Eventually, word filtered in that we were looking at a mass restart -- first at 4
p.m., then 4:30, finally confirmed at 5. With the rain tapering off, it was time to start moving; all told, I had 2 hours of down-time with no idea what it would do to my body. Would I shut down? Would I go good? What will that restart look like in the mud?
With about 30 minutes to go, we started getting ready. Tim re-set my bike for mudder conditions: new wheel, crud catcher, lube. As I stood up from the camp chair, I realized that my Honey Stinger gel flask had completly emptied all over my jersey and shorts, setting me up for the following:
Tim: "Here, let me get that." He walked over with a wet rag and began wiping down the bottom of my jersey.
Me: "Aw, man, it's all over. All over. Here, get my shorts."
Tim: "No worries, it's coming off."
Me: "Yeah, but it's Honey Stinger. The last thing I need is to be chased by bugs through the woods all night."
At this point, Jason, Tim's coworker who had been observing this whole thing, strolls over, and deadpans: "It's not the bugs you need to worry about.

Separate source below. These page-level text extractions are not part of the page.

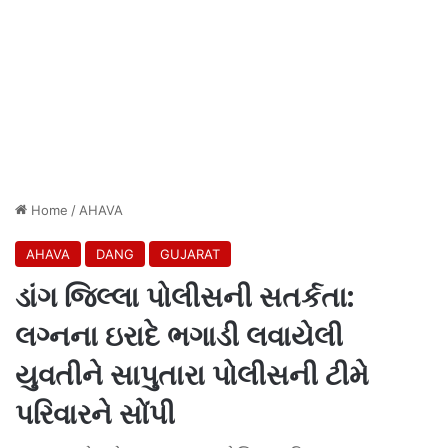
Home
/
AHAVA
AHAVA
DANG
GUJARAT
ડાંગ જિલ્લા પોલીસની સતર્કતા:
લગ્નના ઇરાદે ભગાડી લવાયેલી
યુવતીને સાપુતારા પોલીસની ટીમે
પરિવારને સોંપી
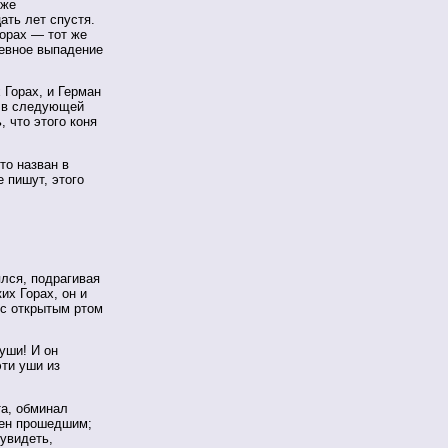
 же
ать лет спустя.
орах — тот же
невное выпадение
 Горах, и Герман
т в следующей
 что этого коня
то назван в
е пишут, этого
лся, подрагивая
их Горах, он и
 с открытым ртом
уши! И он
эти уши из
та, обминал
нен прошедшим;
 увидеть,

It's the hoards of angry Pooh Bears. They're viscious."
... and for the next 17 hours, wet chamois and all, it was all I could do to keep from laughing about angry Pooh Bears after my ass for Honey Stinger.
My dad had made his way to the timing tent, and came back with good news: My fifth lap had counted, and put me in second place behind Ron Stawicki, with only the two of us on the lead lap. None of us had been sure whether Ron, with his single speed prowess on full display, was racing the Open class -- turns out, he was, and had 12-ish minutes on me, even though I had a geared advantage. That news told me two things: first, Ron was out for blood -- he's wanted to win Wausau overall on a SS for years; and second, I had a tall order in front of me. In fact, I was honest with my crew, and told them that while I wasn't conceding by any means, I needed to ride my own race, and wanted them to keep tabs on Jeff in 3rd place vs. updates on Ron in 1st. I knew that if I started chasing Ron I'd put myself in a hole that I might not climb out of.
I pulled off a quick stop in the chalet, where the fire had it nice and warm, and lined up at the front next to Ron for the restart. It's been a while since I did a foot-down XC start, but I knew I needed to give it my all through at least the first few sections of singletrack if I wanted to stay upright and maintain my place. The countdown was on, and as Adam hit "1" I took off -- sure, it's been a while, but I remembered my Stupidweek crit training!
Here's where I need to pay Wes Dickson a debt of gratitude. Wes owns Sycamore Cycles in Brevard, and hosts a Thursday night, all-comers, beat-the-heck-out-of-yourself ride in Pisgah that has tested my limits nearly every week this season. I've ridden harder and faster on those rides than I've ridden in any race, only to blow myself up and do it again -- this is the mountain bike training I've needed to really round out the endurance riding that I enjoy so much. And in those first 3-1/2 miles of restart through small lakes, rivers, mud, rocks and roots of Wausau24-2011, every single one of those rides paid off.
I wasn't first into the singletrack, but I was in the lead group. I was maybe 5th or 6th wheel, and holy crap! I was staying with them! Ron was right there, just one or two wheels up, and damned if he wasn't getting away. I've seen him pull off crazy-smooth moves that I won't even try before, and I have to admit I was surprised as heck that I was staying even -- we were in near full-on WORS mode, slipping and sliding our way through the singletrack, and I was there.
We popped out onto the forest road and began to climb through the mile 4 marker. I did the math and realized there was still 17 hours to go -- 17 hours -- and pulled back a little from the pace we had been setting. I let Ron go as we hit the steep, and settled in with Jeff, getting comfortable and getting ready for a really long afternoon and night in the saddle. I was focused on my race, on what I could do, and concentrated on staying upright and moving forward as best I could through the wet and mud.